Eighty-eight human trafficking suspects will be brought before a Bangkok court today following a sweeping investigation into gangs that fuel the illegal trade.
The probe, which was triggered by the discovery of mass graves on the Thai-Malaysian border in May that later snowballed into a regional migration crisis, implicates several senior officials, including a three-star general in the Thai army.
All will be charged with human trafficking and transnational crime, said lead police investigator Paween Pongsiri. Three other individuals linked to the case will be charged at a later date.
But Major-General Paween caused a stir when he resigned during the weekend, saying that his recent transfer to the southern border provinces would expose him to violence from the network of traffickers that operates there.
"Those involved in human trafficking are powerful," he told The Straits Times over the phone from a location he wanted to keep secret. "I can't identify who they are… but many of them are still out there and doing business as usual."
His allegations have cast doubt over the ruling Thai junta's assertions that it has made significant progress against human trafficking. The kingdom, which was given the lowest possible rating in the latest US Trafficking in Persons report in July, has been trying to stave off possible sanctions that might come with the black mark.

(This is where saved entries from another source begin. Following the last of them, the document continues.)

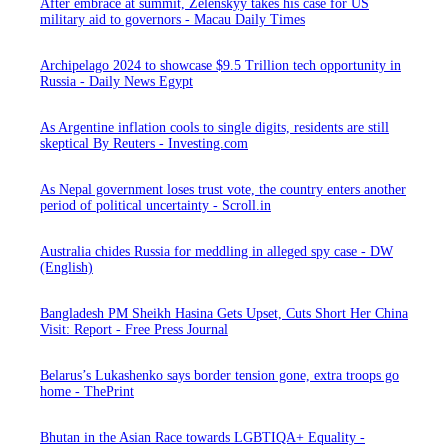
After embrace at summit, Zelenskyy takes his case for US
military aid to governors - Macau Daily Times
Archipelago 2024 to showcase $9.5 Trillion tech opportunity in
Russia - Daily News Egypt
As Argentine inflation cools to single digits, residents are still
skeptical By Reuters - Investing.com
As Nepal government loses trust vote, the country enters another
period of political uncertainty - Scroll.in
Australia chides Russia for meddling in alleged spy case - DW
(English)
Bangladesh PM Sheikh Hasina Gets Upset, Cuts Short Her China
Visit: Report - Free Press Journal
Belarus’s Lukashenko says border tension gone, extra troops go
home - ThePrint
Bhutan in the Asian Race towards LGBTIQA+ Equality -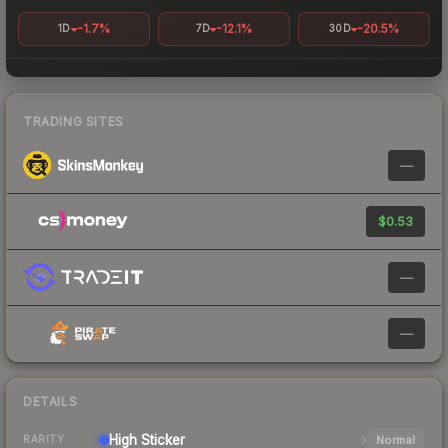
-1.7%
-12.1%
-20.5%
1D
7D
30D
TRADING SITES
—
$0.53
—
—
DETAILS
High
Sticker
Normal
RARITY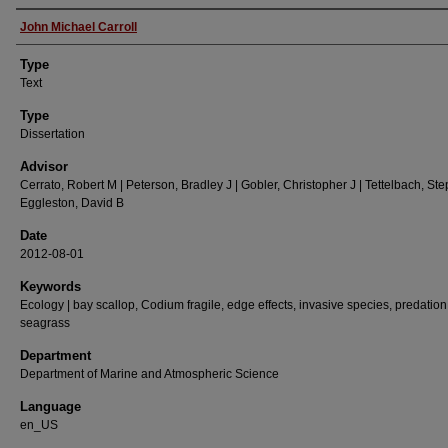
Authors
John Michael Carroll
Type
Text
Type
Dissertation
Advisor
Cerrato, Robert M | Peterson, Bradley J | Gobler, Christopher J | Tettelbach, Ste
Eggleston, David B
Date
2012-08-01
Keywords
Ecology | bay scallop, Codium fragile, edge effects, invasive species, predation
seagrass
Department
Department of Marine and Atmospheric Science
Language
en_US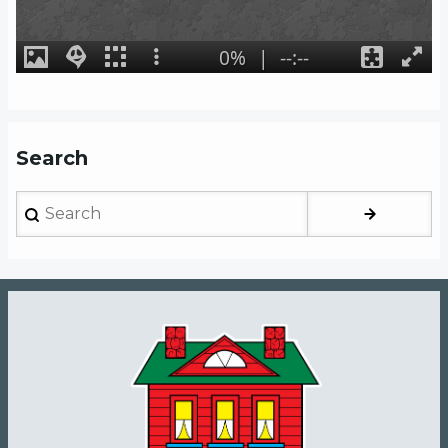
Search
Search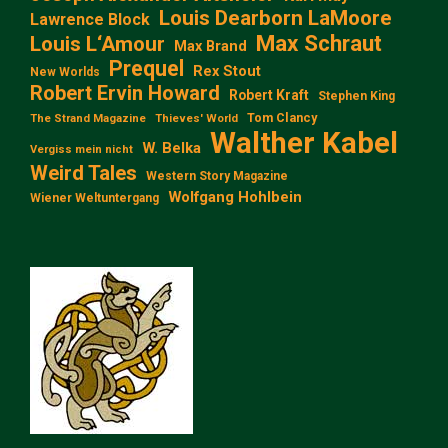
Louis Dearborn LaMoore
Lawrence Block
Max Schraut
Louis L‘Amour
Max Brand
Prequel
Rex Stout
New Worlds
Robert Ervin Howard
Robert Kraft
Stephen King
Tom Clancy
The Strand Magazine
Thieves' World
Walther Kabel
W. Belka
Vergiss mein nicht
Weird Tales
Western Story Magazine
Wolfgang Hohlbein
Wiener Weltuntergang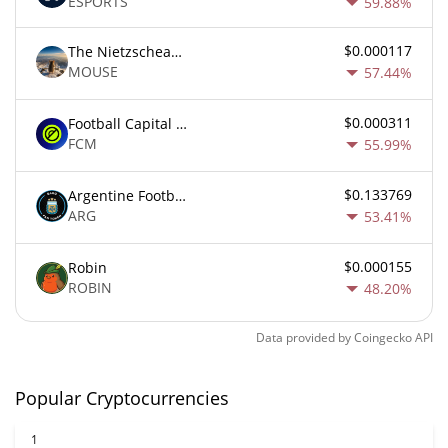
ESPORTS
59.88%
$0.000117
The Nietzschean Mouse
MOUSE
57.44%
$0.000311
Football Capital Markets
FCM
55.99%
$0.133769
Argentine Football Association Fan Token
ARG
53.41%
$0.000155
Robin
ROBIN
48.20%
Data provided by
Coingecko
API
Popular Cryptocurrencies
1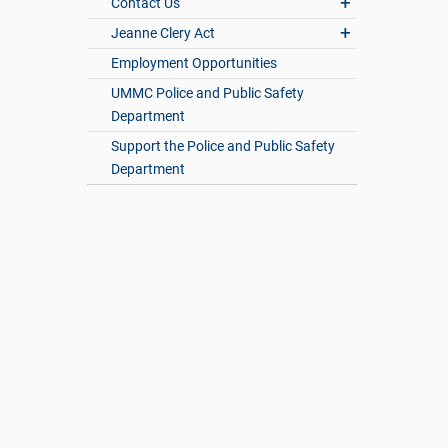
Contact Us
Jeanne Clery Act
Employment Opportunities
UMMC Police and Public Safety
Department
Support the Police and Public Safety
Department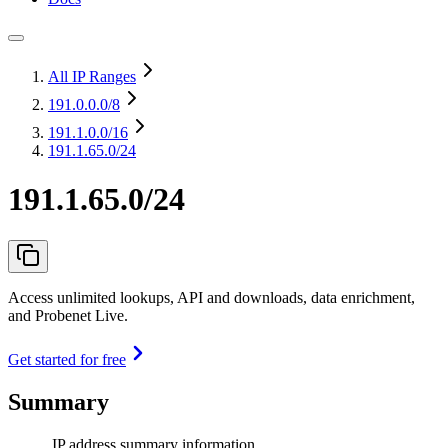
All IP Ranges
191.0.0.0
/8
191.1.0.0
/16
191.1.65.0/24
191.1.65.0/24
Access unlimited lookups, API and downloads, data enrichment,
and Probenet Live.
Get started for free
Summary
IP address summary information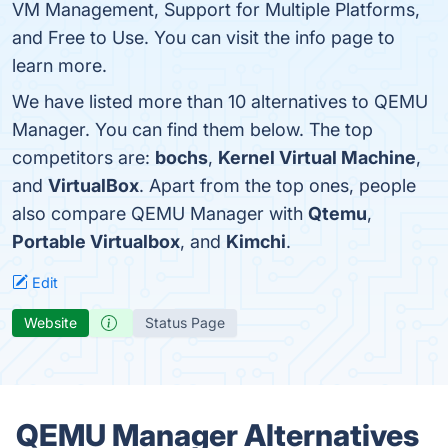
VM Management, Support for Multiple Platforms,
and Free to Use. You can visit the info page to
learn more.
We have listed more than 10 alternatives to QEMU
Manager. You can find them below. The top
competitors are:
bochs
,
Kernel Virtual Machine
,
and
VirtualBox
. Apart from the top ones, people
also compare QEMU Manager with
Qtemu
,
Portable Virtualbox
, and
Kimchi
.
Edit
Website
Status Page
QEMU Manager Alternatives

Human smugglers as well as traffickers routinely use Thailand as a transit point because of its relatively porous borders and strategic location as a travel hub.
Just before the Thai crackdown in May, thousands of Muslim Rohingya fleeing dire conditions in Myanmar, as well as economic migrants from Bangladesh, made the boat journey south to Malaysia when maritime conditions were favourable at the end of each year.
But many fell into the hands of traffickers, who held them in remote jungle camps on the Thai-Malaysian border and tortured them until their relatives sent money for their onward passage to Malaysia. Those who subsequently died were buried in unmarked graves in the jungle.
The Thai government crackdown, however, sparked panic among traffickers who abandoned the migrants at sea. The Thai, Malaysian and Indonesian governments took turns repelling these boats from their shores until an agreement was reached in late May to allow them temporary stay in Malaysia and Indonesia.
Thai police subsequently issued more than 150 arrest warrants for individuals allegedly linked to the southern Thailand trafficking network, including five military officers. Among the most high-profile suspects were army Lieutenant- General Manas Kongpan and four police officers. Their trial will begin after evidence is examined by the court this week.
Police Maj-Gen Paween told The Straits Times that his 80-man investigation team, which has since been disbanded, is in low spirits because none of its members was promoted in the recent exercise. They had worked without break for five months and received threats to their safety.
"I can't do anything to protect myself and my men," he lamented.
When asked to respond, national police chief Chaktip Chaijinda said Mr Paween could have asked for protection instead of resigning. "This is a shame, Paween is someone with knowledge," he was quoted by Reuters as saying.
Meanwhile, human rights activists monitoring the seaborne movement of Rohingya and Bangladeshi migrants say this "sailing season" has been quiet so far, though it is unclear if the drop in departures was a result of human smugglers trying to evade attention by changing their routes and tactics.
Ms Chris Lewa, who runs the Arakan Project, a research and advocacy group, said many are "going directly to Malaysia and skipping Thailand".